Closed form or formula for the $n$-th binary number with m-bits that has at most k ones

85 Views Asked by At

Like the title suggests, I need the $n$-th number, not the number of numbers that answer that criterion. For example, for $m=4$ and $k=2$ the formula should equal $0,1,2,3,4,5,6,8,9,10,12$ as $n$ increases.

I've tried to find a pattern by sketching the binary numbers, and there seems to be one visually but I could not come up with the formula.

My motivation: I'm trying write a program that iterates over all binary numbers with $n$-bits that has at most $n/2$ ones in it and apply function foo to it.

Given that we're dealing with exponential amount of numbers I want to split the work between multiple processors, and I want each processor to generate its own batch of said numbers.

With such formula I'll be able to give each processor a start index and an end index to maximize efficiency.

1

There are 1 best solutions below

0
On BEST ANSWER

A necessary first step is to know $N(m,k)$: the total number of elements of this finite sequence - call it the $(m,k)$-sequence. This is given by $$N(m,k) = \binom m0 + \binom m1 + \dots + \binom mk,$$ but unfortunately this sum has no closed form. If we're going to be doing many computations with this sequence, it is probably necessary to build up a table of $N(m',k')$ for all $m' \le m$ and $k' \le k$.

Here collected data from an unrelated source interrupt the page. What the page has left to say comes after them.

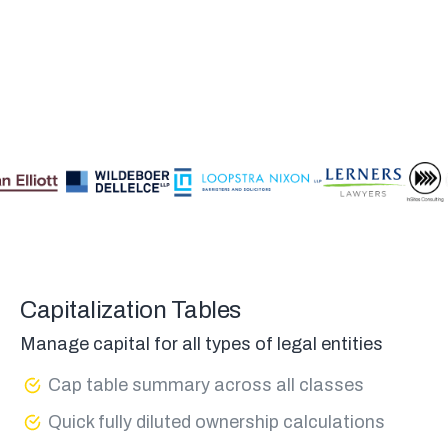
Capitalization Tables
Manage capital for all types of legal entities
Cap table summary across all classes
Quick fully diluted ownership calculations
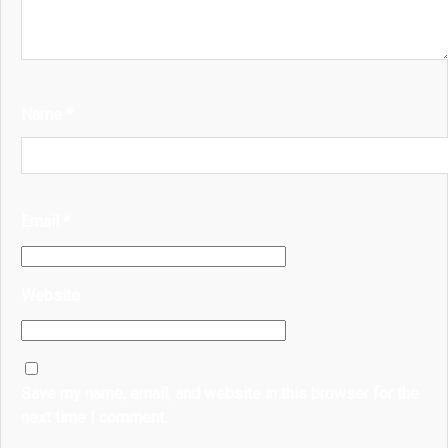
Name
*
Email
*
Website
Save my name, email, and website in this browser for the
next time I comment.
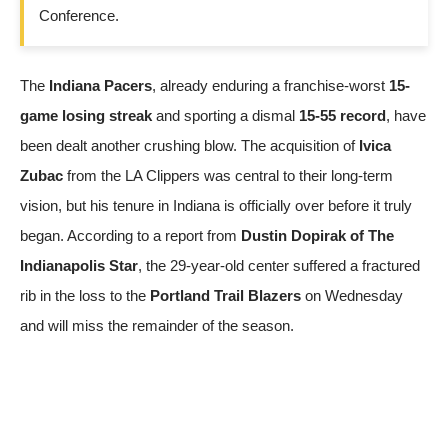
Conference.
The
Indiana Pacers
, already enduring a franchise-worst
15-
game losing streak
and sporting a dismal
15-55 record
, have
been dealt another crushing blow. The acquisition of
Ivica
Zubac
from the LA Clippers was central to their long-term
vision, but his tenure in Indiana is officially over before it truly
began. According to a report from
Dustin Dopirak of The
Indianapolis Star
, the 29-year-old center suffered a fractured
rib in the loss to the
Portland Trail Blazers
on Wednesday
and will miss the remainder of the season.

With that in mind, let $f_{m,k}(n)$ be the $n^{\text{th}}$ element of the $(m,k)$-sequence. The rule for finding $f_{m,k}(n)$ is as follows:

  1. Of the $N(m,k)$ elements of the sequence, $N(m-1,k)$ begin with a $0$. Thus, if $n \le N(m-1,k)$, then the $n^{\text{th}}$ element begins with a $0$, and we can look it up in the $(m-1,k)$-sequence instead: $f_{m,k}(n) = f_{m-1,k}(n)$.
  2. Otherwise, we skip past the first $N(m-1,k)$ elements, and want the $(n - N(m-1,k))^{\text{th}}$ element that begins with a $1$. The elements of the $(m,k)$-sequence that begin with a $1$ can all be obtained from elements of the $(m-1,k-1)$-sequence by adding a $1$ in the $m^{\text{th}}$ bit. So we take $f_{m-1,k-1}(n - N(m-1,k))$, and add $2^{m-1}$ to it.

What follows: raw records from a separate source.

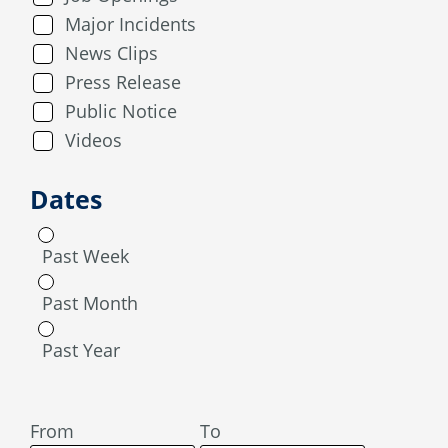
Major Incidents
News Clips
Press Release
Public Notice
Videos
Dates
Past Week
Past Month
Past Year
From
To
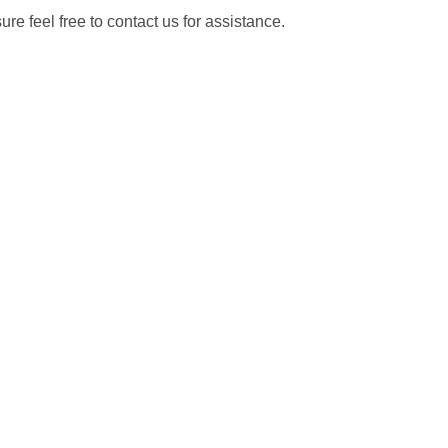
re feel free to contact us for assistance.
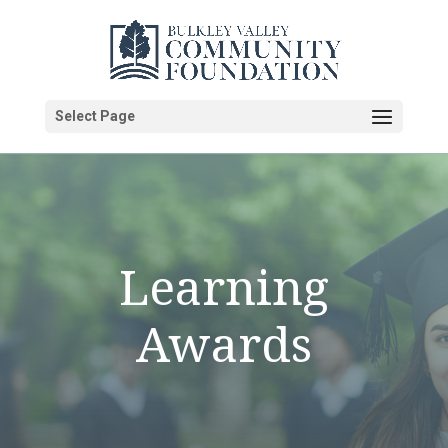
Select Page
Learning
Awards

After adding a base case, we get the recurrence relation $$ f_{m,k}(n) = \begin{cases} 0 & \text{if }n=1, \\ f_{m-1,k}(n) & \text{if }n \le N(m-1,k), \\ f_{m-1,k-1}(n - N(m-1,k)) + 2^{m-1} & \text{if } N(m-1,k) < n \le N(m,k). \end{cases} $$ The above recurrence assumes $f_{m,k}$ is $1$-indexed. For a $0$-indexed version, take the following, which simply adjusts all the cases by $1$: $$ f_{m,k}(n) = \begin{cases} 0 & \text{if }n=0, \\ f_{m-1,k}(n) & \text{if }n < N(m-1,k), \\ f_{m-1,k-1}(n - N(m-1,k)) + 2^{m-1} & \text{if } N(m-1,k) \le n < N(m,k). \end{cases} $$


As a note on efficiency, if we are dividing labor between processors as in the question, and we want to do an operation on the numbers at indices $a,a+1, \dots, b$ of the $(m,k)$-sequence, it makes sense to use the recurrence above to compute the starting number $f_{m,k}(a)$, but we shouldn't keep using it for the next terms.

Given an element $x$ of the $(m,k)$-sequence, the rule for computing the next element is simply:

  • If $x$ has fewer than $k$ bits set, the next element is $x+1$.
  • If $x$ has exactly $k$ bits set, and there are $z$ trailing $0$ bits at the end of $x$, the next element is $x + 2^z$.